Directions for this task:
Could you please reproduce every record below exactly, leaving out the pictures?

Collected data
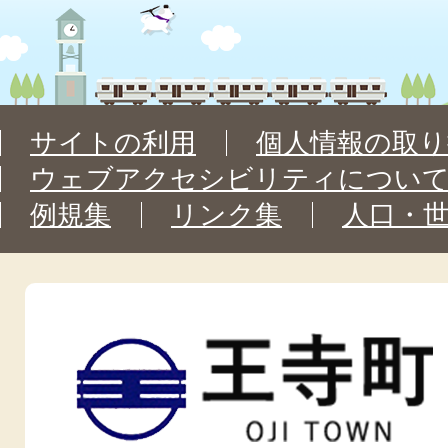
サイトの利用
個人情報の取り
ウェブアクセシビリティについ
例規集
リンク集
人口・
王
寺
町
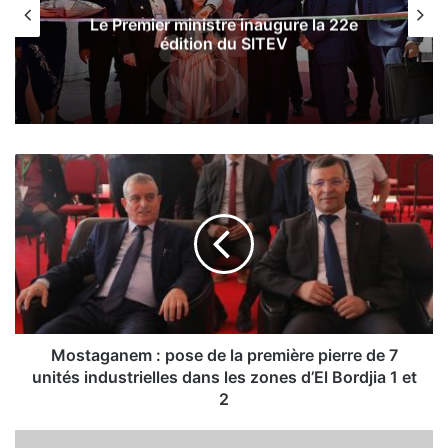
Le Premier ministre inaugure la 22e
édition du SITEV
M
o
s
t
a
g
a
n
e
m
Mostaganem : pose de la première pierre de 7
:
unités industrielles dans les zones d’El Bordjia 1 et
p
2
o
s
L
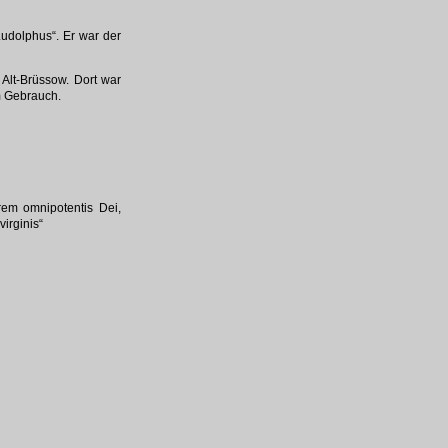
udolphus“. Er war der
lt-Brüssow. Dort war
im Gebrauch.
rem omnipotentis Dei,
irginis“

Task solution:
サイトの利用
個人情報の取り
ウェブアクセシビリティについ
例規集
リンク集
人口・
王
寺
町
Le Premier ministre inaugure la 22e
édition du SITEV
M
o
s
t
a
g
a
n
e
m
Mostaganem : pose de la première pierre de 7
:
unités industrielles dans les zones d’El Bordjia 1 et
p
2
o
s
L
udolphus“. Er war der
lt-Brüssow. Dort war
im Gebrauch.
rem omnipotentis Dei,
irginis“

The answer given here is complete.